A band of determined Russian soldiers fight to hold a strategic building in their devastated city against a ruthless German army, and in the process become deeply connected to a Russian woman who has been living there. In 'Stalingrad', directed by Fedor Bondarchuk, the scale of the battle contrasts dramatically with the human drama of the Russian soldiers, the few remaining civilians and their invaders into Stalingrad.
Finding the perfect tone when creating a film is hard to begin with but when it comes to war films, especially war films devoted to one of the most well known battles of the 2nd World War. The problem with Stalingrad isn’t that it doesn’t respect the events or that it omits parts of the deadly showdown, it’s that at its heart Stalingrad doesn’t feel like a war movie, it’s an action film and something about that feels ever so slightly wrong.
Stalingrad follows the exploits of a small group of Russian soldiers assigned the deadly task of controlling an area of the Volga river to allow the Russians to cross into the city.

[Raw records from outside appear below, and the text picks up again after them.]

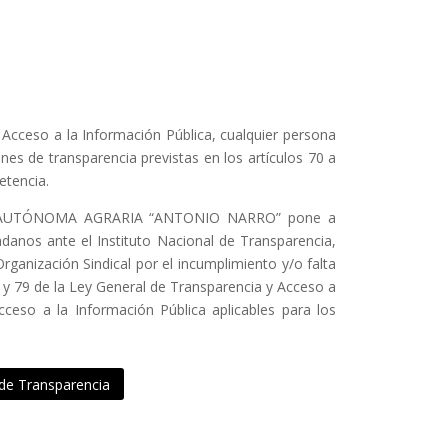
 Acceso a la Información Pública, cualquier persona
nes de transparencia previstas en los artículos 70 a
etencia.
D AUTÓNOMA AGRARIA “ANTONIO NARRO” pone a
adanos ante el Instituto Nacional de Transparencia,
ganización Sindical por el incumplimiento y/o falta
8 y 79 de la Ley General de Transparencia y Acceso a
cceso a la Información Pública aplicables para los
 de Transparencia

However when they find the battle restricted to the control of one apartment building hiding the crossing they find themselves fighting to survive while waiting for reinforcements to arrive, something they aren’t even sure is going to happen.
While the film also features a truly odd love story to boot it really feels like an all out action flick with some exceptional fights, some brutal deaths and plenty of explosions to tide over the avid action enthusiast. People looking for a war film however will not be treated to a nuanced look at the effects of the battle and its power over its participants. While the toll seems high, it is always tempered by some other fight happening or some cliched action stereotype.
The films cast are really just required to spout plot moving dialogue with little regard for emotional resonance with the sole emotional plotline feeling tagged on and strangely innapropriate for the film you are watching. Not only that but Stalingrad feels incomplete like the films closed off setting doesn’t allow for a real perspective, effectively making Stalingrad an interesting new take on films like Assault on Precinct 13. While the film does use elements of 13 it doesn’t quite take advantage of the morally ambiguous state all these men (and some trapped women) face during their time in battle.
All in all Stalingrad isn’t the war film you are expecting and by the end of it its surprising how little of the film affected you, especially considering the lives lost and the country ravaged by its effects.